**Exercise description:** In the records, each line holding "students" must be reported.

#### Excerpted data

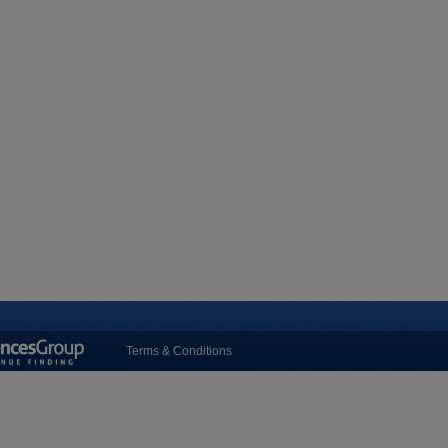
Terms & Conditions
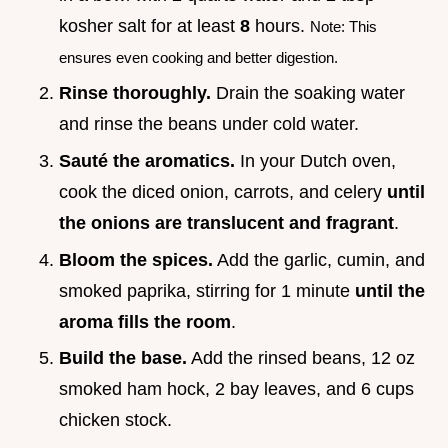
kosher salt for at least
8
hours.
Note: This
ensures even cooking and better digestion.
Rinse thoroughly.
Drain the soaking water
and rinse the beans under cold water.
Sauté the aromatics.
In your Dutch oven,
cook the diced onion, carrots, and celery
until
the onions are translucent and fragrant
.
Bloom the spices.
Add the garlic, cumin, and
smoked paprika, stirring for 1 minute
until the
aroma fills the room
.
Build the base.
Add the rinsed beans, 12 oz
smoked ham hock, 2 bay leaves, and 6 cups
chicken stock.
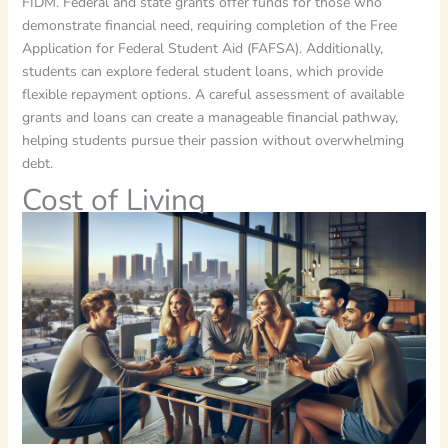
FIDM. Federal and state grants offer funds for those who
demonstrate financial need, requiring completion of the Free
Application for Federal Student Aid (FAFSA). Additionally,
students can explore federal student loans, which provide
flexible repayment options. A careful assessment of available
grants and loans can create a manageable financial pathway,
helping students pursue their passion without overwhelming
debt.
Cost of Living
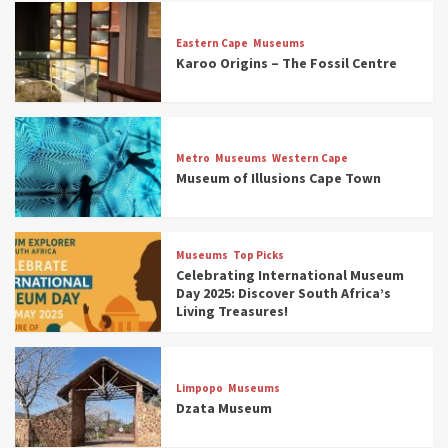
Eastern Cape
Museums
Karoo Origins – The Fossil Centre
Museums
Top Picks
Discover South Africa’s Natural History: 13
Metro
Museums
Western Cape
Museums to Explore (updated 2025)
Museum of Illusions Cape Town
3
Museums
Top Picks
Museums
Top Picks
South Africa’s War and Conflict Heritage: 33
Celebrating International Museum
Museums You Should Visit (updated 2025)
Day 2025: Discover South Africa’s
4
Living Treasures!
Museums
Top Picks
Aerial Adventures: Exploring South Africa’s
Limpopo
Museums
5 Best Aviation Museums (updated 2025)
Dzata Museum
5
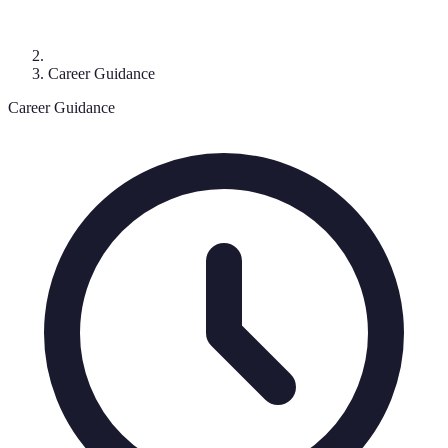
Career Guidance
Career Guidance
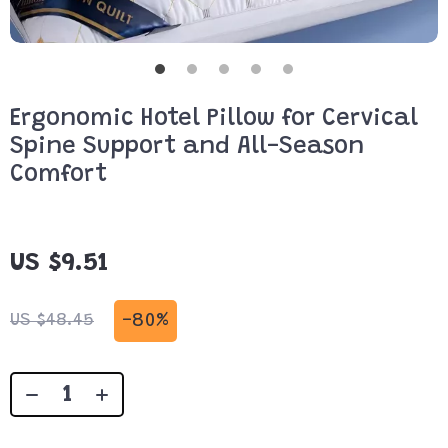
Ergonomic Hotel Pillow for Cervical
Spine Support and All-Season
Comfort
US $9.51
-
80%
US $48.45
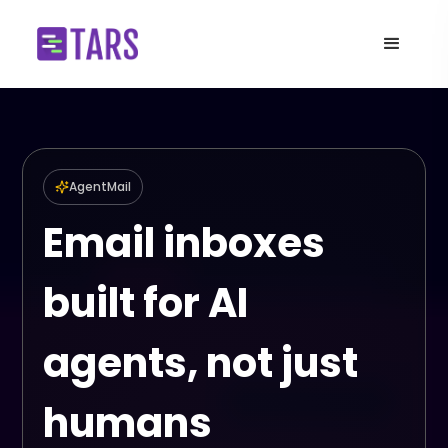
AgentMail
Email inboxes
built for AI
agents, not just
humans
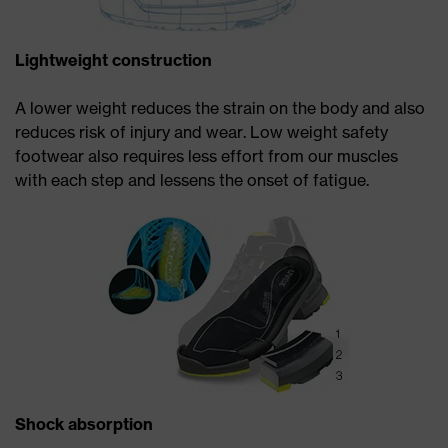
Lightweight construction
A lower weight reduces the strain on the body and also
reduces risk of injury and wear. Low weight safety
footwear also requires less effort from our muscles
with each step and lessens the onset of fatigue.
Shock absorption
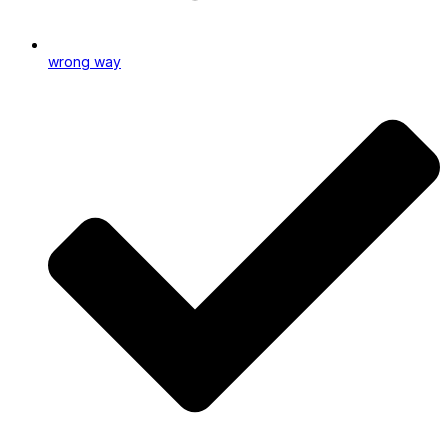
wrong way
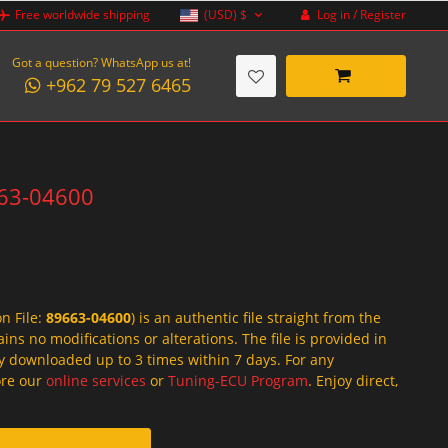
Log in / Register
Free worldwide shipping
(USD)
$
Got a question? WhatsApp us at!
+962 79 527 6465
663-04600
on File:
89663-04600
) is an authentic file straight from the
ins no modifications or alterations. The file is provided in
y downloaded up to 3 times within 7 days. For any
lore our
online services
or
Tuning-ECU Program
. Enjoy direct,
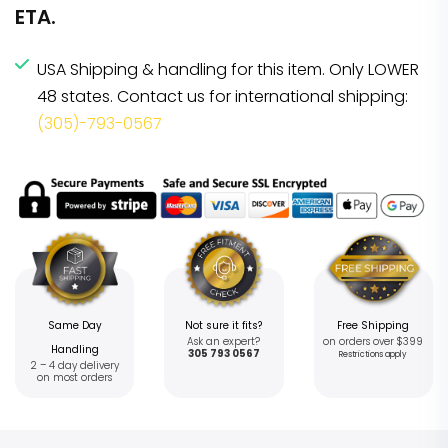
ETA.
USA Shipping & handling for this item. Only LOWER
48 states. Contact us for international shipping:
(305)-793-0567
Same Day
Not sure it fits?
Free Shipping
Ask an expert?
on orders over $399
Handling
305 793 0567
Restrictions apply
2 – 4 day delivery
on most orders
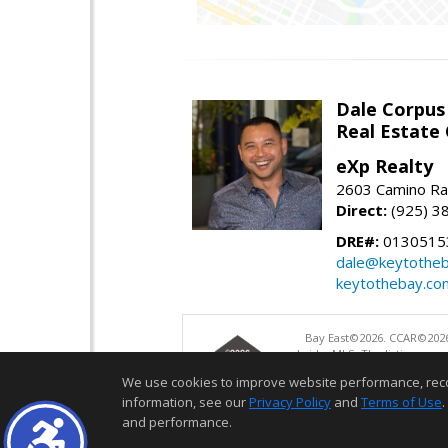
Dale Corpus
Real Estate
eXp Realty
2603 Camino Ra
Direct:
(925) 3
DRE#:
0130515
dale@keytothe
keytothebay.co
Bay East©2026. CCAR©2026
bridgeMLS. The listings pre
and may not be used for a
We use cookies to improve website performance, record 
information, see our
Privacy Policy
and
Terms of Use
.
and performance.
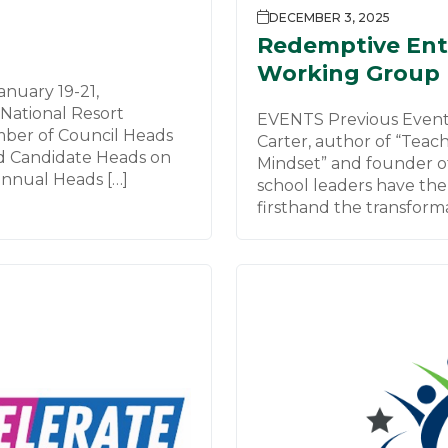
DECEMBER 3, 2025
Redemptive Ent
Working Group
nuary 19-21,
National Resort
EVENTS Previous Event
mber of Council Heads
Carter, author of “Teac
d Candidate Heads on
Mindset” and founder o
nnual Heads […]
school leaders have the
firsthand the transforma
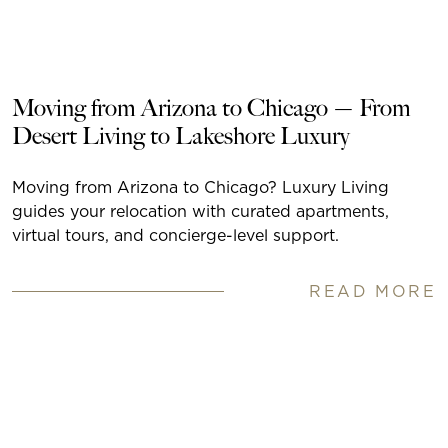
Moving from Arizona to Chicago — From
Desert Living to Lakeshore Luxury
Moving from Arizona to Chicago? Luxury Living
guides your relocation with curated apartments,
virtual tours, and concierge-level support.
READ MORE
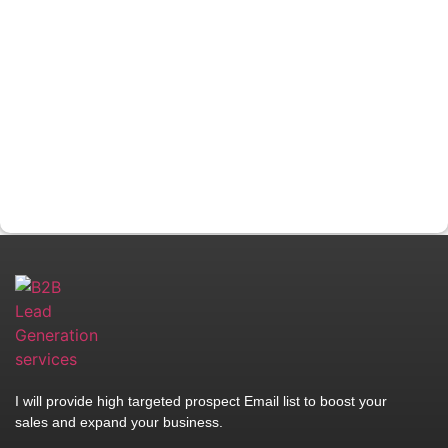
I will provide high targeted prospect Email list to boost your
sales and expand your business.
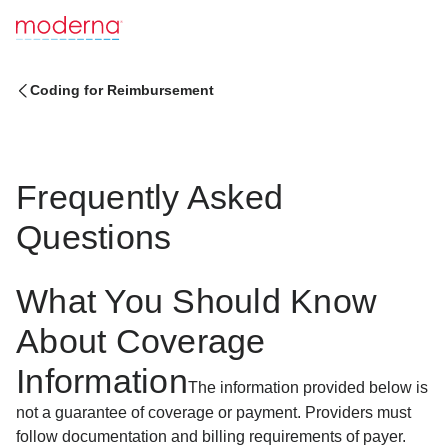
Coding for Reimbursement
Frequently Asked
Questions
What You Should Know
About Coverage
Information
The information provided below is
not a guarantee of coverage or payment. Providers must
follow documentation and billing requirements of payer.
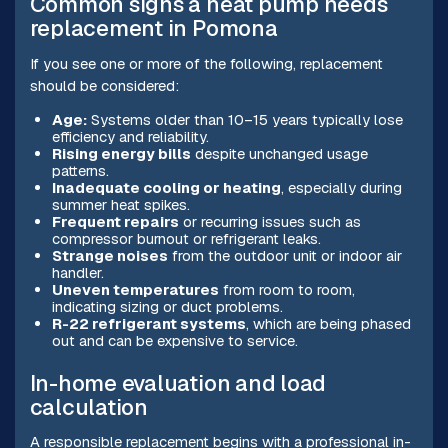
Common signs a heat pump needs
replacement in Pomona
If you see one or more of the following, replacement
should be considered:
Age:
Systems older than 10–15 years typically lose
efficiency and reliability.
Rising energy bills
despite unchanged usage
patterns.
Inadequate cooling or heating
, especially during
summer heat spikes.
Frequent repairs
or recurring issues such as
compressor burnout or refrigerant leaks.
Strange noises
from the outdoor unit or indoor air
handler.
Uneven temperatures
from room to room,
indicating sizing or duct problems.
R-22 refrigerant systems
, which are being phased
out and can be expensive to service.
In-home evaluation and load
calculation
A responsible replacement begins with a professional in-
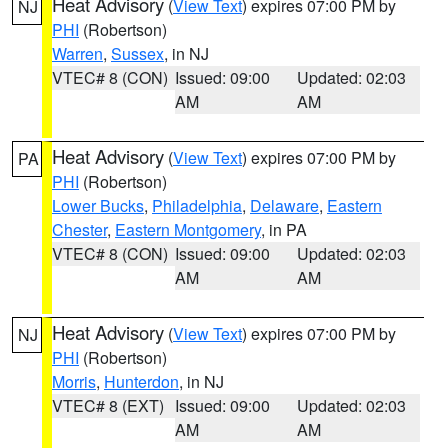
Heat Advisory
(
View Text
) expires 07:00 PM by
NJ
PHI
(Robertson)
Warren
,
Sussex
, in NJ
VTEC# 8 (CON)
Issued: 09:00
Updated: 02:03
AM
AM
Heat Advisory
(
View Text
) expires 07:00 PM by
PA
PHI
(Robertson)
Lower Bucks
,
Philadelphia
,
Delaware
,
Eastern
Chester
,
Eastern Montgomery
, in PA
VTEC# 8 (CON)
Issued: 09:00
Updated: 02:03
AM
AM
Heat Advisory
(
View Text
) expires 07:00 PM by
NJ
PHI
(Robertson)
Morris
,
Hunterdon
, in NJ
VTEC# 8 (EXT)
Issued: 09:00
Updated: 02:03
AM
AM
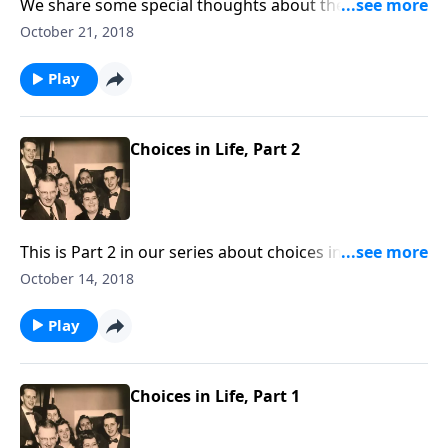
We share some special thoughts about the
importance of living consistent Christian lives -- being
October 21, 2018
"real."
Play
Choices in Life, Part 2
This is Part 2 in our series about choices in life. Make
the right choice in choosing Christ as your Savior.
October 14, 2018
Play
Choices in Life, Part 1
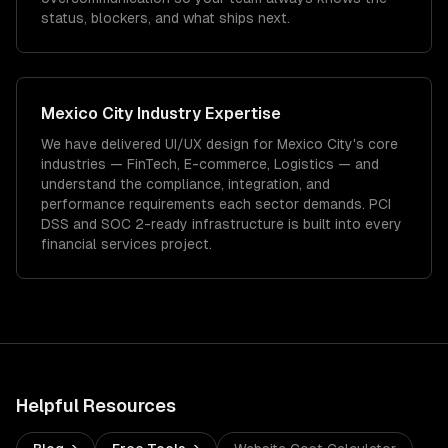
status, blockers, and what ships next.
Mexico City
Industry Expertise
We have delivered
UI/UX design
for
Mexico City
's core
industries —
FinTech, E-commerce, Logistics
— and
understand the compliance, integration, and
performance requirements each sector demands.
PCI
DSS and SOC 2-ready infrastructure is built into every
financial services project.
Helpful Resources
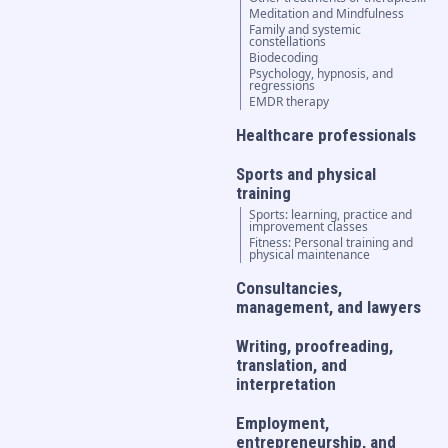
Meditation and Mindfulness
Family and systemic
constellations
Biodecoding
Psychology, hypnosis, and
regressions
EMDR therapy
Healthcare professionals
Sports and physical
training
Sports: learning, practice and
improvement classes
Fitness: Personal training and
physical maintenance
Consultancies,
management, and lawyers
Writing, proofreading,
translation, and
interpretation
Employment,
entrepreneurship, and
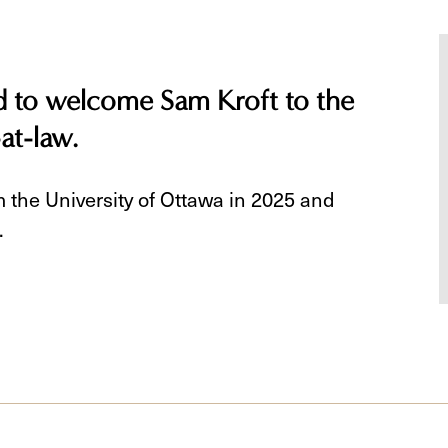
ed to welcome Sam Kroft to the
-at-law.
 the University of Ottawa in 2025 and
.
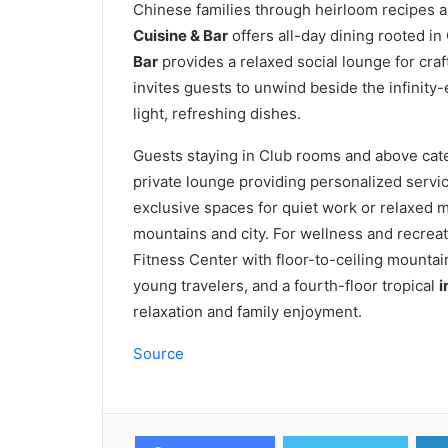
Chinese families through heirloom recipes a
Cuisine & Bar
offers all-day dining rooted in
Bar
provides a relaxed social lounge for cra
invites guests to unwind beside the infinity
light, refreshing dishes.
Guests staying in Club rooms and above cat
private lounge providing personalized servic
exclusive spaces for quiet work or relaxed 
mountains and city. For wellness and recreati
Fitness Center with floor-to-ceiling mountai
young travelers, and a fourth-floor tropical
i
relaxation and family enjoyment.
Source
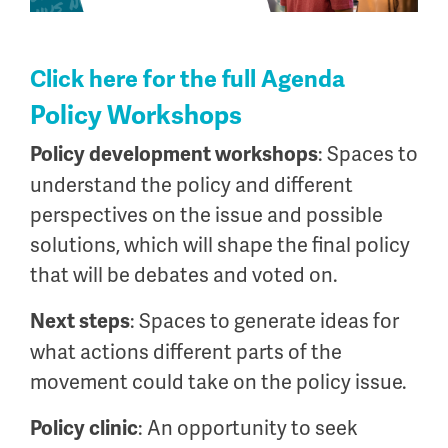
Click here for the full Agenda
Policy Workshops
: Spaces to
Policy development workshops
understand the policy and different
perspectives on the issue and possible
solutions, which will shape the final policy
that will be debates and voted on.
: Spaces to generate ideas for
Next steps
what actions different parts of the
movement could take on the policy issue.
: An opportunity to seek
Policy clinic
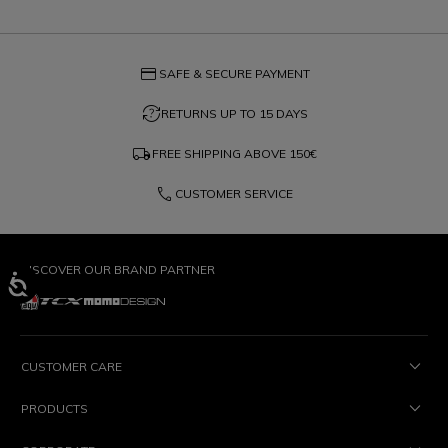
credit_card
SAFE & SECURE PAYMENT
question_exchange
RETURNS UP TO 15 DAYS
local_shipping
FREE SHIPPING ABOVE
150€
phone
CUSTOMER SERVICE
DISCOVER OUR BRAND PARTNER
CUSTOMER CARE
PRODUCTS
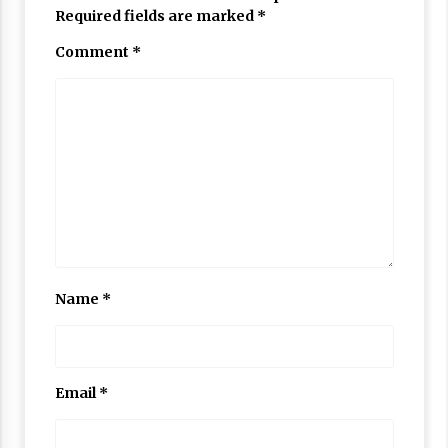
Required fields are marked
*
Comment
*
Name
*
Email
*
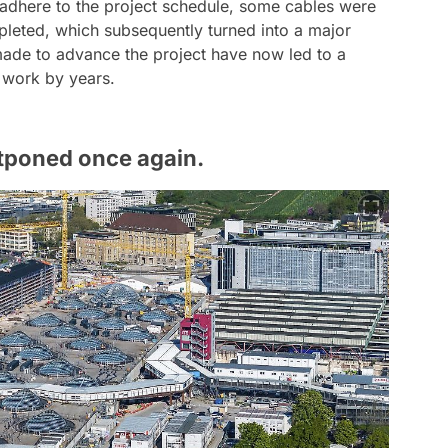
 adhere to the project schedule, some cables were
pleted, which subsequently turned into a major
made to advance the project have now led to a
e work by years.
tponed once again.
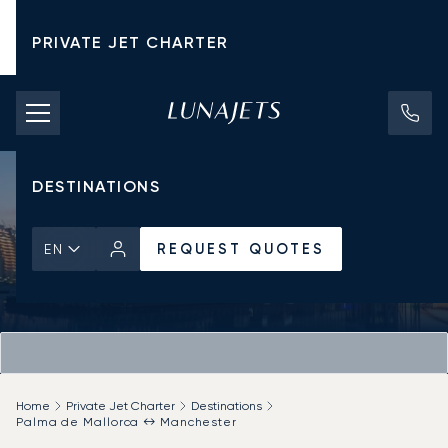
PRIVATE JET CHARTER
PRICING
AIRCRAFT
DESTINATIONS
REQUEST QUOTES
EN
Home
Private Jet Charter
Destinations
Palma de Mallorca ↔ Manchester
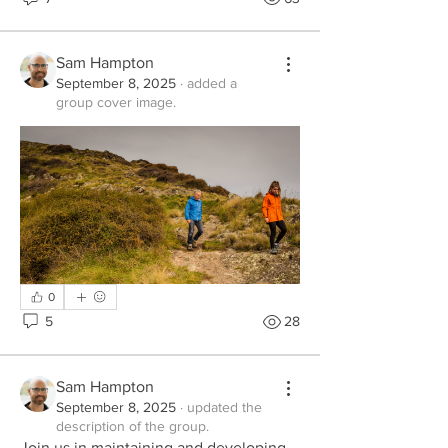
Sam Hampton
September 8, 2025
·
added a
group cover image.
0
5
28
Sam Hampton
September 8, 2025
·
updated the
description of the group.
Join us in maintaining and developing 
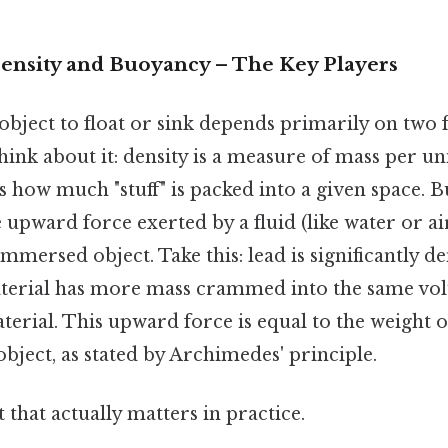
Density and Buoyancy – The Key Players
 object to float or sink depends primarily on two 
Think about it: density is a measure of mass per un
's how much "stuff" is packed into a given space. 
e upward force exerted by a fluid (like water or ai
immersed object. Take this: lead is significantly d
material has more mass crammed into the same 
aterial. This upward force is equal to the weight o
object, as stated by Archimedes' principle.
it that actually matters in practice.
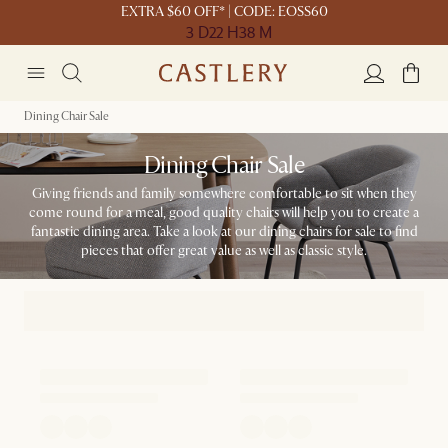
EXTRA $60 OFF* | CODE: EOSS60
3 D
22 H
38 M
Dining Chair Sale
Dining Chair Sale
Giving friends and family somewhere comfortable to sit when they
come round for a meal, good quality chairs will help you to create a
fantastic dining area. Take a look at our dining chairs for sale to find
pieces that offer great value as well as classic style.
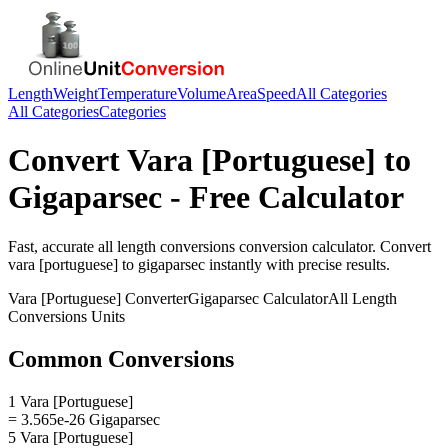
Length
Weight
Temperature
Volume
Area
Speed
All Categories
All Categories
Categories
Convert
Vara [Portuguese]
to
Gigaparsec
- Free Calculator
Fast, accurate
all length conversions
conversion calculator. Convert
vara [portuguese]
to
gigaparsec
instantly with precise results.
Vara [Portuguese]
Converter
Gigaparsec
Calculator
All Length
Conversions
Units
Common Conversions
1 Vara [Portuguese]
= 3.565e-26 Gigaparsec
5 Vara [Portuguese]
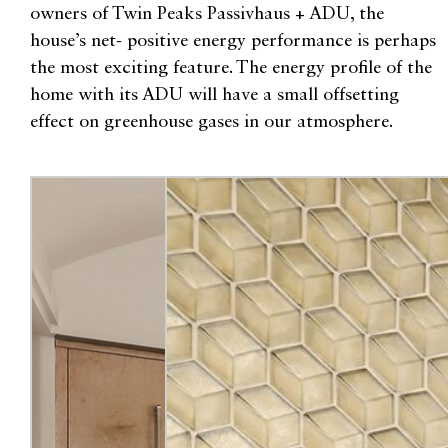
owners of Twin Peaks Passivhaus + ADU, the
house’s net- positive energy performance is perhaps
the most exciting feature. The energy profile of the
home with its ADU will have a small offsetting
effect on greenhouse gases in our atmosphere.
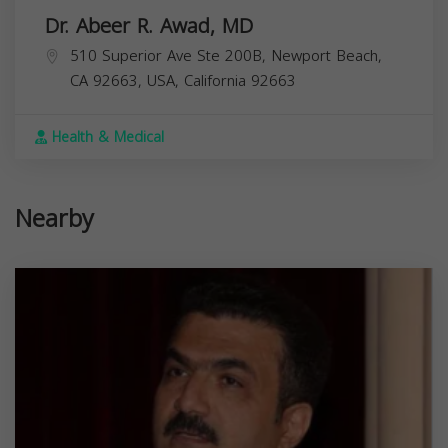
Dr. Abeer R. Awad, MD
510 Superior Ave Ste 200B, Newport Beach,
CA 92663, USA,
California
92663
Health & Medical
Nearby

########

**Answer for this exercise:**
students can explore federal student loans, which provide
helping students pursue their passion without overwhelming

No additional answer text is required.